Below is an idea from The River Cottage Cookbook by Hugh Fearnley-Whittingstall. If you stew courgettes slowly in olive oil and butter with some thinly sliced cloves of garlic

they become melting and delicious.

If you then add a handful of grated parmesan  and a big dollop of crème fraîche or cream and mash it up you will have a gorgeous sauce for pasta. Add some crisp bacon and you'll be in heaven.

We didn't eat all the courgette sauce. I beat the leftover sauce together with three eggs and about 12 fl oz of milk. I added a small bowl of leftover sweetcorn I found lurking in the fridge and poured it into a pastry case. I threw on a couple of handfuls of grated cheese and baked it.

It went very well with the beetroot salad.

Thank you, by the way, for your continued comments, especially all the garden advice. Much appreciated.

New Season: New Plans


Tuesday, 13 September 2011

I am not alone in feeling that September is the beginning of a new year, Charlotte agrees and so does Nancy. Holidays over and done with, a fresh new school term under way and a wonderful new season begun. So strongly do I feel a sense of new beginnings in September that I buy a new diary. This year I have bought a bigger, better version of my favourite Moleskine 18 month weekly planner. It has plenty of space to write appointments and whatnot and a lined page for my lists, menu plans and acoounting. The children have their new exercise books and I have my new diary.

The new school year has brought with it many new demands on my purse.
Fed up of being greeted with  'I need new football socks/a copy of The Odyssey/sketching pencils/a Spanish dictionary/a drum syllabus/ trainer socks/a rubber' each time they walked through the door I put a piece of paper on the fridge with 'Stuff We Need' written across the top. I took it shopping with me this morning and was relieved to see that they hadn't added 'an iphone/an xbox/ a Superdry coat' to it.

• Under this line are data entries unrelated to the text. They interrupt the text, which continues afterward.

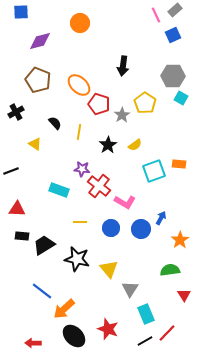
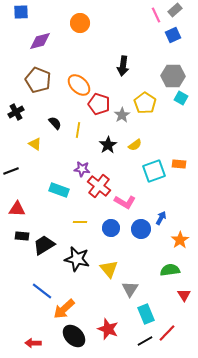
yellow line at (79, 132): moved 1 px left, 2 px up
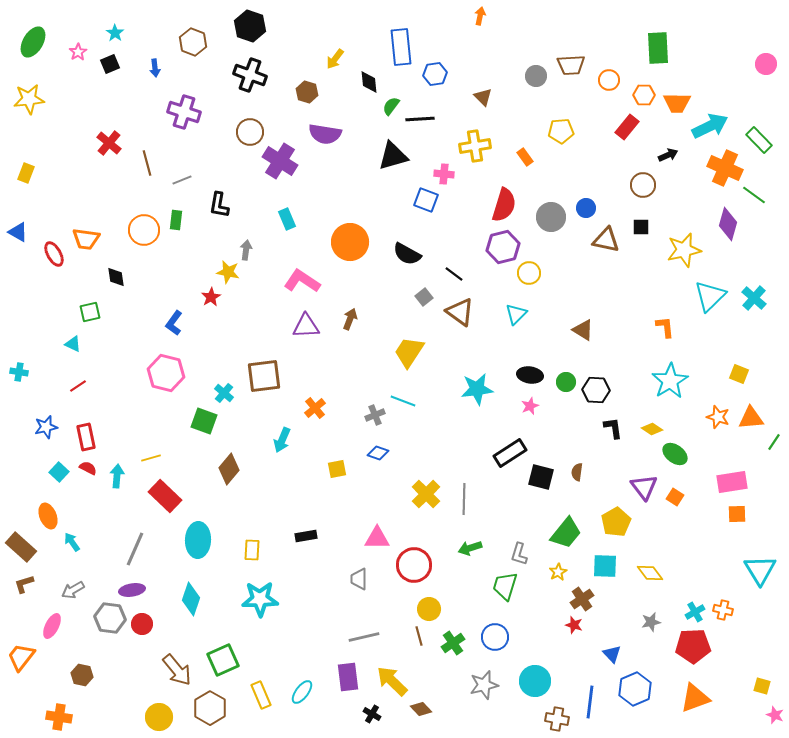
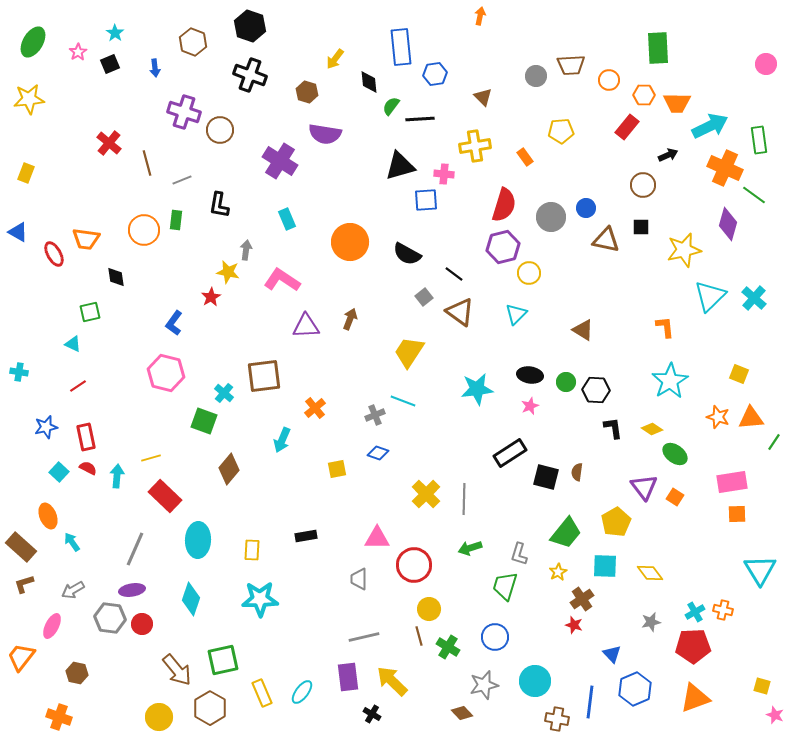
brown circle at (250, 132): moved 30 px left, 2 px up
green rectangle at (759, 140): rotated 36 degrees clockwise
black triangle at (393, 156): moved 7 px right, 10 px down
blue square at (426, 200): rotated 25 degrees counterclockwise
pink L-shape at (302, 281): moved 20 px left, 1 px up
black square at (541, 477): moved 5 px right
green cross at (453, 643): moved 5 px left, 4 px down; rotated 25 degrees counterclockwise
green square at (223, 660): rotated 12 degrees clockwise
brown hexagon at (82, 675): moved 5 px left, 2 px up
yellow rectangle at (261, 695): moved 1 px right, 2 px up
brown diamond at (421, 709): moved 41 px right, 4 px down
orange cross at (59, 717): rotated 10 degrees clockwise
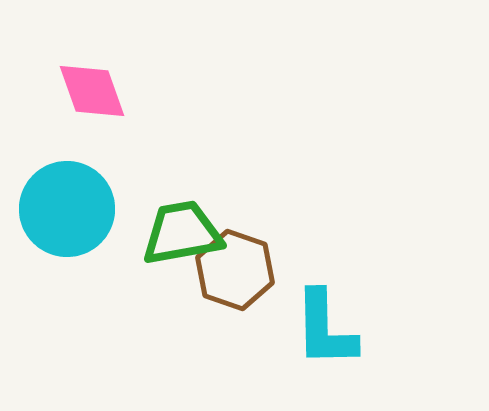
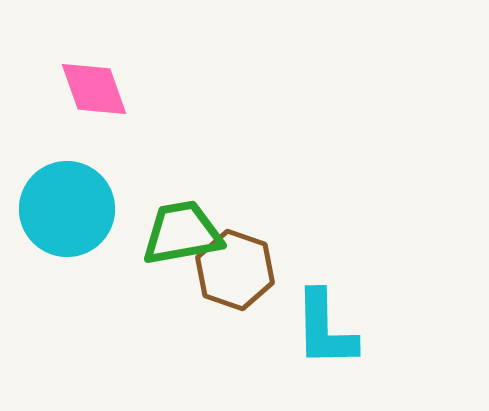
pink diamond: moved 2 px right, 2 px up
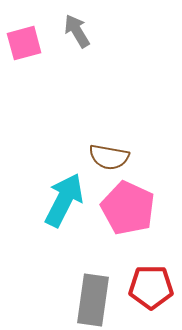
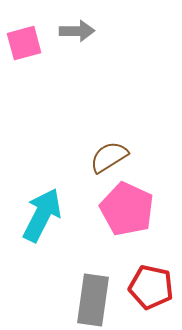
gray arrow: rotated 120 degrees clockwise
brown semicircle: rotated 138 degrees clockwise
cyan arrow: moved 22 px left, 15 px down
pink pentagon: moved 1 px left, 1 px down
red pentagon: rotated 12 degrees clockwise
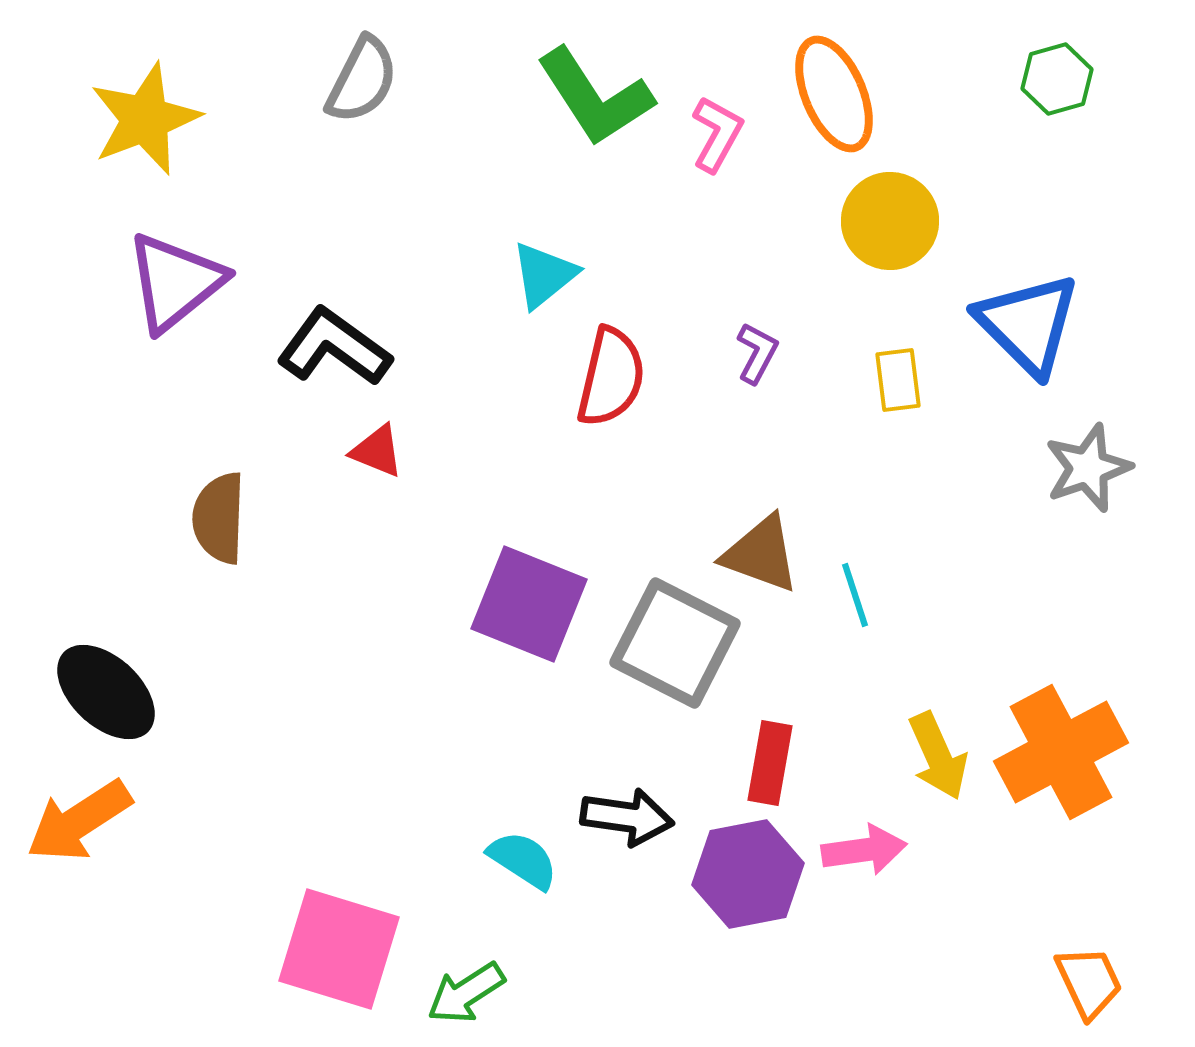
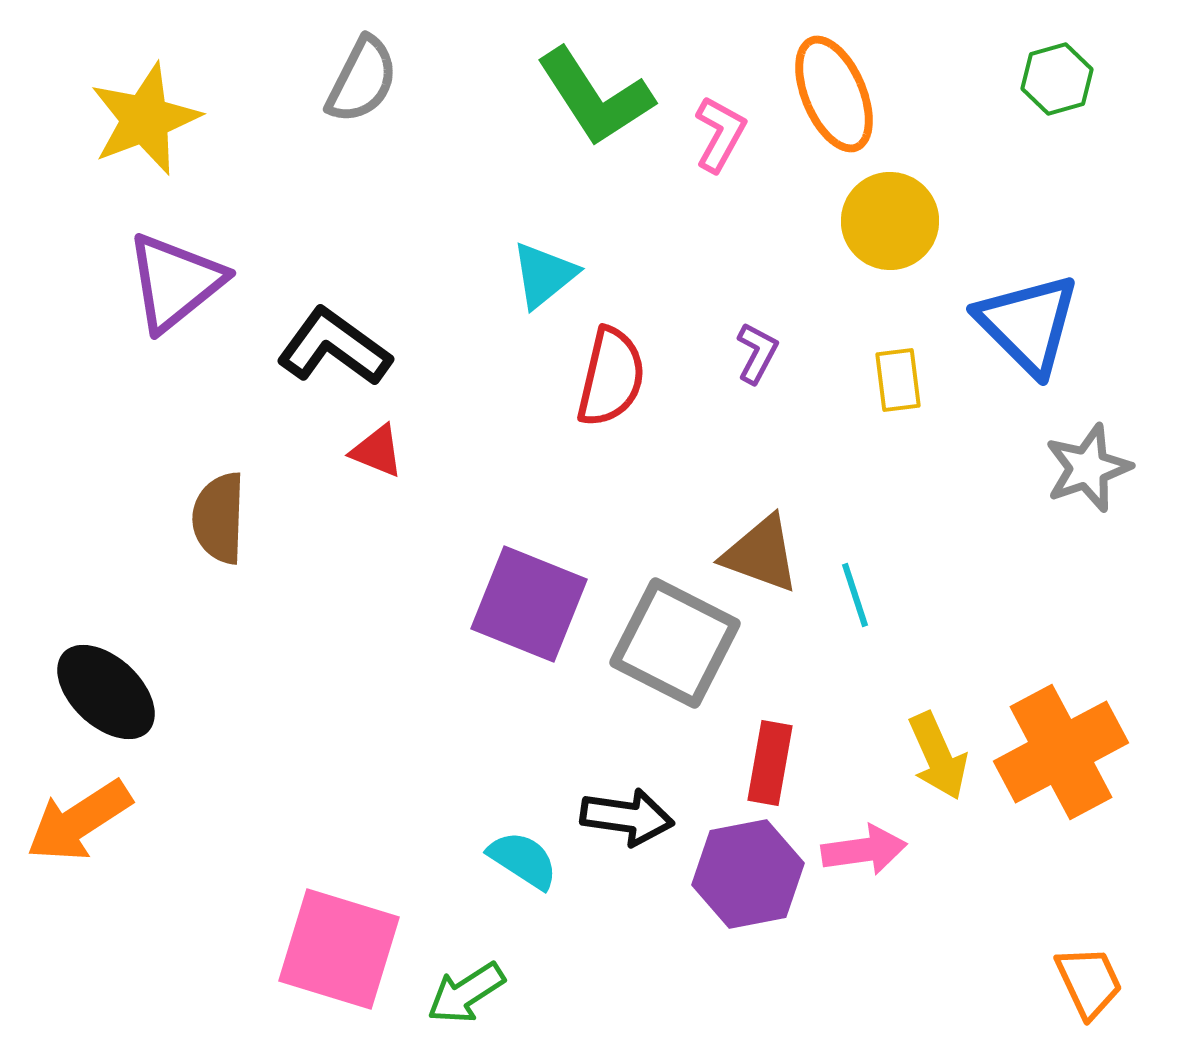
pink L-shape: moved 3 px right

I have made a new year's resolution too. It is, to do the ironing every day. Every day. I don't know why I never worked this out before, but if you iron every day you never have to spend two hours on Sunday afternoon standing at the ironing board ironing shirts. I probably only iron about a third of all the laundry I do but it can quickly build up. Now, the most I have to iron at a time is five things, it's so liberating.

In my garden new plans are being developed and pondered. I have neglected my garden badly.

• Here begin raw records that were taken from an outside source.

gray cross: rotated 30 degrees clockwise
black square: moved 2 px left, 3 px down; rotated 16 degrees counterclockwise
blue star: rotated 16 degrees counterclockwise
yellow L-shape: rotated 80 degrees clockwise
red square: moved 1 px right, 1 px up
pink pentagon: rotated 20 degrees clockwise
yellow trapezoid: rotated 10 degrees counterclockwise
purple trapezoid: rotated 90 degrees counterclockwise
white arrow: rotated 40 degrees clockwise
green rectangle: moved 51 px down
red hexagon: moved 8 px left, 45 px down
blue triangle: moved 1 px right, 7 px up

My garden seen from my back door

Looking towards the house

A bed of weeds

 Although it is very small I find it quite overwhelming to contemplate how much needs doing in order for it to become the flower and fragrance filled sanctuary of my dreams.
I have, therefore, come to the realisation that I must not make big plans for my garden but little plans, tiny little plans. I will tackle one small area at a time.

This is the area I am going to begin with, between these two trees; a prunus serrula and a himalyan birch. It's only about four foot by two foot. I have in mind a woodland spot. The untidy, uninteresting shrubs will be removed, the raspberries will be removed, compost will be applied and bulbs will be planted. Lily of the valley and woodland bluebells. Possibly aconite and snowdrops too. Maybe something tall against the fence would be a good idea? There is ivy already but perhaps foxgloves would add to the woodland theme? I'm not a gardener, I will be consulting an expert (my mum).

Lowering the Tone


Saturday, 10 September 2011

Katie asks 'Who's that woman?'
'It's Susan Bullock'
'Susan Boyle?'
'No, Susan Bullock, she's an opera singer, she's going to sing some Wagner'
'Wagner? He was on The X-Factor too'
Then Tom starts drumming in the other room.
I turn the volume up and sigh. 
It's just as well that Wagner isn't really my thing.

I picked these magnificent branches of hawthorn berries from the hedgerow this morning.
I've never seen so many berries. 
You can make a jelly with them to eat with meat. I'm well supplied with crab apple jelly and will soon be well supplied with quince jelly so I'll leave the haws for the birds.